Fracture urbaine, berges envahies, secteurs déstructurés… voilà ce à quoi la Société du Havre de Montréal (SHM), la ville de Montréal et le gouvernement du Québec désirent s’attaquer en réaménageant l’autoroute Bonaventure. C’est 800 mètres de béton armé, entre les rues Saint-Jacques et Brennan qui changeront de statut, passant d’autoroute surélevée à boulevard urbain. Si le mandat de la Société du Havre est pertinent, il soulève tergiversations et scepticisme quant aux moyens employés.
On ne ménage pas ses transports
Le projet ambitieux de la Société du Havre de Montréal vise à créer un milieu de vie dynamique où les quartiers du Faubourg des Récollets, du Grinffintown et du Vieux-Montréal ne seraient plus séparés par l’autoroute urbaine Bonaventure, sous-utilisée de toute façon.
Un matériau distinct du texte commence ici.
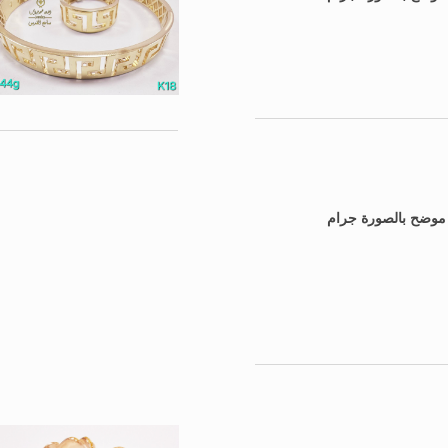
: موضح بالصورة جرام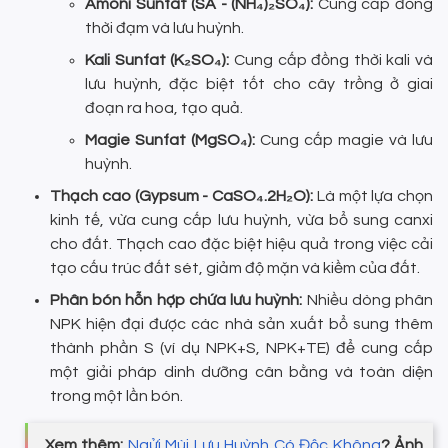
Amoni Sunfat (SA - (NH₄)₂SO₄):
Cung cấp đồng
thời đạm và lưu huỳnh.
Kali Sunfat (K₂SO₄):
Cung cấp đồng thời kali và
lưu huỳnh, đặc biệt tốt cho cây trồng ở giai
đoạn ra hoa, tạo quả.
Magie Sunfat (MgSO₄):
Cung cấp magie và lưu
huỳnh.
Thạch cao (Gypsum - CaSO₄.2H₂O):
Là một lựa chọn
kinh tế, vừa cung cấp lưu huỳnh, vừa bổ sung canxi
cho đất. Thạch cao đặc biệt hiệu quả trong việc cải
tạo cấu trúc đất sét, giảm độ mặn và kiềm của đất.
Phân bón hỗn hợp chứa lưu huỳnh:
Nhiều dòng phân
NPK hiện đại được các nhà sản xuất bổ sung thêm
thành phần S (ví dụ NPK+S, NPK+TE) để cung cấp
một giải pháp dinh dưỡng cân bằng và toàn diện
trong một lần bón.
Xem thêm:
Ngửi Mùi Lưu Huỳnh Có Độc Không
? Ảnh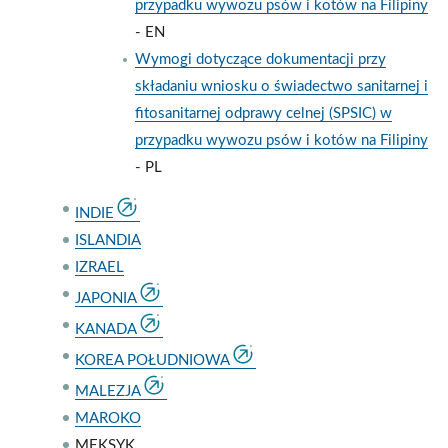
przypadku wywozu psów i kotów na Filipiny
- EN
Wymogi dotyczące dokumentacji przy
składaniu wniosku o świadectwo sanitarnej i
fitosanitarnej odprawy celnej (SPSIC) w
przypadku wywozu psów i kotów na Filipiny
- PL
INDIE
ISLANDIA
IZRAEL
JAPONIA
KANADA
KOREA POŁUDNIOWA
MALEZJA
MAROKO
MEKSYK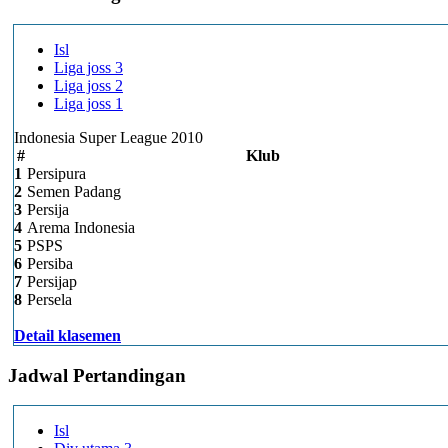
Isl
Liga joss 3
Liga joss 2
Liga joss 1
Indonesia Super League 2010
#
Klub
1
Persipura
2
Semen Padang
3
Persija
4
Arema Indonesia
5
PSPS
6
Persiba
7
Persijap
8
Persela
Detail klasemen
Jadwal Pertandingan
Isl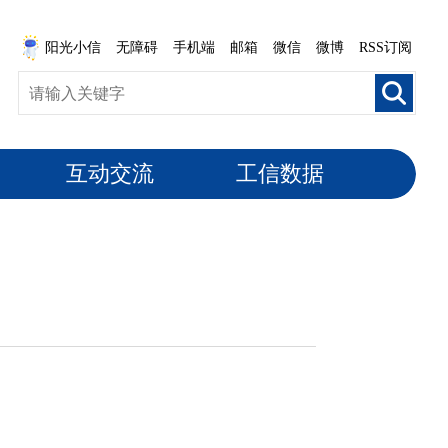
阳光小信
无障碍
手机端
邮箱
微信
微博
RSS订阅
互动交流
工信数据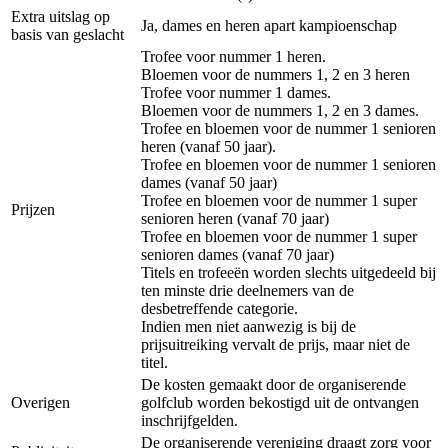
Extra uitslag op
Ja, dames en heren apart kampioenschap
basis van geslacht
Trofee voor nummer 1 heren.
Bloemen voor de nummers 1, 2 en 3 heren
Trofee voor nummer 1 dames.
Bloemen voor de nummers 1, 2 en 3 dames.
Trofee en bloemen voor de nummer 1 senioren
heren (vanaf 50 jaar).
Trofee en bloemen voor de nummer 1 senioren
dames (vanaf 50 jaar)
Trofee en bloemen voor de nummer 1 super
Prijzen
senioren heren (vanaf 70 jaar)
Trofee en bloemen voor de nummer 1 super
senioren dames (vanaf 70 jaar)
Titels en trofeeën worden slechts uitgedeeld bij
ten minste drie deelnemers van de
desbetreffende categorie.
Indien men niet aanwezig is bij de
prijsuitreiking vervalt de prijs, maar niet de
titel.
De kosten gemaakt door de organiserende
Overigen
golfclub worden bekostigd uit de ontvangen
inschrijfgelden.
De organiserende vereniging draagt zorg voor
A la SHM, l’accent est mis sur la valorisation des transports en commun, grâce à un corridor exclusivement réservé aux autobus, la facilitation des transports actifs (piétons, vélo), la nouvelle organisation du réseau routier et la maximisation des espaces verts. Autant d’améliorations qui sont présentées comme étant les impacts collatéraux d’un projet qui se veut un exemple en termes de développement durable.
Le syndicat des propriétaires du complexe Lowney, insatisfaits du verdict, s’est pourtant fait entendre à la lecture de son mémoire, le 12 janvier dernier. En effet, nombreux sont les citoyens qui mettaient profondément en doute la pertinence du corridor de la rue Dalhousie, infrastructure coûteuse destinée aux autobus qui desservent actuellement la Rive-Sud vers le centre-ville. Évaluée à 118,7M$, la nouvelle voie d’accès ne serait qu’une solution intérimaire en attendant le système léger sur rails (SLR), promis depuis belle lurette à ceux qui empruntent chaque matin les ponts encombrés.
Selon le syndicat, la construction du (SLR), trains légers carburant à l’électricité qui sont ainsi silencieux et non-polluants, représente le seul vrai investissement de développement durable qui puisse être fait pour relier le centre-ville à la Rive-Sud. D’ailleurs, lors des consultations publiques, les résidents du quartier du Lowney soulevaient l’incohérence de la multiplication du nombre d’autobus : « On veut faire du quartier Bonaventure un milieu de vie sain, mais on ne pense pas qu’ajouter 350 autobus réduira la qualité de vie de ceux qui les verront passer juste sous leurs fenêtres. »
Un milieu de vie
Les promoteurs du couloir Dalhousie désirent valoriser le développement résidentiel dans ce secteur où l’on pourrait construire 10 000 nouveaux logements. Le syndicat des propriétaires du quartier soutient pourtant qu’un « métro de surface » (le corridor Dalhousie) handicaperait le secteur pour les prochaines années.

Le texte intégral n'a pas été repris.